PITAPOLICY Joins Polsky Exchange Because #Startup Ecosystems Overlap

PITAPOLICY, LLC is excited to enlist as a member of the Polsky Exchange, the startup ecosystem facilitated by the Polsky Center for Entrepreneurship and Innovation at the University of Chicago in Hyde Park, Illinois.  Polsky is not just a co-working space, but it is a full-fledged turnkey operation for serious entrepreneurs at different stages of development:

  • Polsky Small Business Growth Program
  • Polsky Incubator (think of early-stage–solid concept, but ready for mentorship)
  • Fab Lab (think of ‘mockup stage’ in product development)
  • UChicago Startup Investment Program (laddering from the successful business class ‘proof of concept’ project and needs acceleration)

The Polsky community’s epicenter may be the Chicago area, but, startup ecosystems overlap because of their impact on their product/service delivery if it makes it easier/more accessible to their consumers.  When they overlap, their local influence broadens across markets, and perhaps, carries into training, hiring, and fostering communities in different spaces.  The two MENA examples of impact come from the Polsky Center.  However, let’s not forget the regional examples of startup support that are homegrown in the pita-consuming region.

MENA Startup Ecosystems

The Middle East & North Africa region has a few startup hubs that encourage the startup community–especially in Information Communication Technology sector.  Just look at Flat6Labs Accelerator, which originated in Egypt, but provides entrepreneurship advisory and funding (Sawari Ventures) to jumpstart startup ideas into commercialization from the MENA region.  The MENA incubator supports ilboursa:

 ilboursa.com is Tunisia’s first stock exchange news website. Founder Ismail Ben Sassi started the company with the intention of offering data to help investors in Tunisia make better financial decisions. The site is one of the most visited online sites in the country, averaging 80,000 visitors a month.~TechCrunch

Five years later, ilboursa has grown to provide business intelligence for those looking to invest in Tunisia.  In the bigger regional picture, with the Flat6Labs success, they may propel Tunisian startups to compete with Lebanon and Egypt to lead MENA’s entrepreneurial activity.  It’s definitely a competition to observe– like a close futball tournament.

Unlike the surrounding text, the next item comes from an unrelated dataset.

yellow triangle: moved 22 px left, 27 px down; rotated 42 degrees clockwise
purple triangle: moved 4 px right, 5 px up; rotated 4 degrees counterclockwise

Then there is Oasis500, which is another example of an incubator-accelerator hub for advisory and funding in MENA hub for early and mid-stage startups.  Startup Rising by Chris Schroeder describes many of the early startups that experienced success in the pita-consuming countries following the Arab uprisings in Tunisia, Egypt, Libya… but not so much in Bahrain, Yemen, or Syria.

Example 1: Fetchr

Fetchr, co-founded by University of Chicago Booth Business School alumnus, Idris Al-Rifai, offers a logistics godsend for those trying to deliver packages in the Middle East & North Africa region.  Although Fetchr was not a Polsky member, Fetchr serves as a success story for other University of Chicago entrepreneurs in the making who come from the MENA region.  Why? The UAE-based company, and co-founder, represents the FIRST early stage MENA applicant to qualify and receive U.S. venture capital funding as reported by FORBES.

As business graduates and mentors continuously say: networks matter. Networks matter in the startup ecosystem when a positive “disruptive” idea for the economy and society needs an injection of funding to fuel the technology and creativity in both emerging and frontier markets.

Entrepreneurship Boost in Countries Experiencing Violent Conflict?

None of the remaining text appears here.